··· STUDY MATERIAL

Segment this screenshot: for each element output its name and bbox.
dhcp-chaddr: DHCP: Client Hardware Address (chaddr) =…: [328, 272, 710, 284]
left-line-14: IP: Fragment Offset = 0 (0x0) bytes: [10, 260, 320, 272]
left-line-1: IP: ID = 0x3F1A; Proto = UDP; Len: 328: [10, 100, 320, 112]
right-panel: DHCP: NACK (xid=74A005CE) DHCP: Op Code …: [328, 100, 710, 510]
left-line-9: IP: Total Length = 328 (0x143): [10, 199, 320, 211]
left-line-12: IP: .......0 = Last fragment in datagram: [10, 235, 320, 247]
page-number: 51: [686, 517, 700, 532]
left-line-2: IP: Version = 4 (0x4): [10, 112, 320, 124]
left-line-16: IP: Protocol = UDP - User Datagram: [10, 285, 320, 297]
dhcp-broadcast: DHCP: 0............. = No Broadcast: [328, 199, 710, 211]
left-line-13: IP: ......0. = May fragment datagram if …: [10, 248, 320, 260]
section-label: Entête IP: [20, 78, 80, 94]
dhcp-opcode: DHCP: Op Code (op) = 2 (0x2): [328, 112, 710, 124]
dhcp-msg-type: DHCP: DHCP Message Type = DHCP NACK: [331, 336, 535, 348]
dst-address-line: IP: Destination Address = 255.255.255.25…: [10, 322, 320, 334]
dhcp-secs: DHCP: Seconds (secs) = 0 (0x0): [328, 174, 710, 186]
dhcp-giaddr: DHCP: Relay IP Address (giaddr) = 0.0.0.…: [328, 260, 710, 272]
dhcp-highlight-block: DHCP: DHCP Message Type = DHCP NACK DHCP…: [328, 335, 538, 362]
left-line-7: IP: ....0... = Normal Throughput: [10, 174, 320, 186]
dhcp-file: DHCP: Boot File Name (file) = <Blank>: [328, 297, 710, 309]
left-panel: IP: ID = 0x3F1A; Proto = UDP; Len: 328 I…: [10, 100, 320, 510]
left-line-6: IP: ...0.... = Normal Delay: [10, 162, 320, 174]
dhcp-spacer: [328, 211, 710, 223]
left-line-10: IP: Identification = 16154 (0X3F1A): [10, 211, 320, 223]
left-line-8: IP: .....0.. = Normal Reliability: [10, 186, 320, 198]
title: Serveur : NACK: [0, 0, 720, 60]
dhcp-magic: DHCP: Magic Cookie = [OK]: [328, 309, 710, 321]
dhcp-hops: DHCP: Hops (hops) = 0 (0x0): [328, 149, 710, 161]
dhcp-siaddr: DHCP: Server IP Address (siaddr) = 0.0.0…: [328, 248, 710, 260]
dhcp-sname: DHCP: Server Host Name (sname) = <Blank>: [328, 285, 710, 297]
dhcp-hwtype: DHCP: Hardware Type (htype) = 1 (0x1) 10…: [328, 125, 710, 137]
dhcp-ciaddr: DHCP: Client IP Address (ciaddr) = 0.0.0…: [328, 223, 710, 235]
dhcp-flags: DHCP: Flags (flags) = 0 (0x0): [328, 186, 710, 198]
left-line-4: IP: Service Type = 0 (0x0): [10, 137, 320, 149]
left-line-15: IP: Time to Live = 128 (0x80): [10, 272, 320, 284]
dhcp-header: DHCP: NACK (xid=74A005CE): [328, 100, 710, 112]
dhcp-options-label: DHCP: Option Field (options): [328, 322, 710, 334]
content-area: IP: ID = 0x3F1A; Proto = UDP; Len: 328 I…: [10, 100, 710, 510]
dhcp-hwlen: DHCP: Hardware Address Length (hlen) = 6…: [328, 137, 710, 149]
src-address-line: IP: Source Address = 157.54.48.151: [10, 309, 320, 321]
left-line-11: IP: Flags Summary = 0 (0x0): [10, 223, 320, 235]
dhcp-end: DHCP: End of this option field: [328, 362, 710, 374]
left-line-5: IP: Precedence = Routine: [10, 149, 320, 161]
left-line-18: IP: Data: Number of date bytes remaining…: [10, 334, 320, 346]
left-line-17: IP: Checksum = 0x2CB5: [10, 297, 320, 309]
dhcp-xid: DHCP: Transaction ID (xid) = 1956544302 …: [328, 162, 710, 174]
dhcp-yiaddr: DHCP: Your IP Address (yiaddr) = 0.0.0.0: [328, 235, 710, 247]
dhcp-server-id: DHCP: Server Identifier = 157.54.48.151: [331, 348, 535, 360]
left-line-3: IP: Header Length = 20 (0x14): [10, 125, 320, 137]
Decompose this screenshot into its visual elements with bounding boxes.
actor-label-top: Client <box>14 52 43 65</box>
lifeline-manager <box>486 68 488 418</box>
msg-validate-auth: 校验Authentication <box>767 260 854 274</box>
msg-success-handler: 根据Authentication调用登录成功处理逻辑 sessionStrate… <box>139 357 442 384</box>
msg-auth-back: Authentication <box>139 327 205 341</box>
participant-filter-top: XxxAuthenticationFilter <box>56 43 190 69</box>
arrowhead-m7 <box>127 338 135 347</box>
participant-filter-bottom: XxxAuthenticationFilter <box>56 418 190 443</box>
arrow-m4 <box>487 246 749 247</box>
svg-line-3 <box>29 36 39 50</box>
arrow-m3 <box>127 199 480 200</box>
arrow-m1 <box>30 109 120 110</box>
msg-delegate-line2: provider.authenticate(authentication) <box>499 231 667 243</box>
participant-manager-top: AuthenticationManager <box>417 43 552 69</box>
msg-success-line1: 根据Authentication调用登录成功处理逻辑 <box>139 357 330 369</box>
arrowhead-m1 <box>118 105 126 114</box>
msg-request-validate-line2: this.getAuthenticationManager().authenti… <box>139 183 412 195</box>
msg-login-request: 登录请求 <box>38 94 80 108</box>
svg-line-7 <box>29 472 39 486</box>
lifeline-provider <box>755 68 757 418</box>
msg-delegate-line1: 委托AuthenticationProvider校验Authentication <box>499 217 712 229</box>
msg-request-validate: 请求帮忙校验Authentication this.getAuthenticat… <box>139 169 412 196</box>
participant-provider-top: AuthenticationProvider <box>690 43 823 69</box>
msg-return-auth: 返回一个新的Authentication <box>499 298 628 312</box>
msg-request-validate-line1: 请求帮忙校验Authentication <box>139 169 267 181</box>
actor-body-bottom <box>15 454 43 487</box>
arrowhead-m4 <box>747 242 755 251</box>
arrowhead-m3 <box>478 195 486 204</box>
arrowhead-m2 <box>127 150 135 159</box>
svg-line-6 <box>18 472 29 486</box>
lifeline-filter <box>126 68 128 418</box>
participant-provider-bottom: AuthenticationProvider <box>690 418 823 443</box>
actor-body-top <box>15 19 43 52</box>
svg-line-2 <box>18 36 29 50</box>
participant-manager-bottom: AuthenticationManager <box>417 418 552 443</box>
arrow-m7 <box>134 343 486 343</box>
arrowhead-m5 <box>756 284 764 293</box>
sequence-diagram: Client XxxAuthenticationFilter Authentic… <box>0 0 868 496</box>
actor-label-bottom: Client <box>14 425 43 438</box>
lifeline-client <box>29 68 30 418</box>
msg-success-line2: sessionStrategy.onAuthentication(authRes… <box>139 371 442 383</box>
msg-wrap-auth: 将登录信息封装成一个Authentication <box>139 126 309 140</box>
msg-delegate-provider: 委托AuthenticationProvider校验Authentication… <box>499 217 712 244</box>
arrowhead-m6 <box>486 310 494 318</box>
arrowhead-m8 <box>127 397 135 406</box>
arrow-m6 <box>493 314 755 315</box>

······

= YOUR OBJECTIVE =
Across all the entries, count the lines that contain the word "根据Authentication调用登录成功处理逻辑" and give the number by itself.

= RESPONSE FOR THIS EXERCISE =
2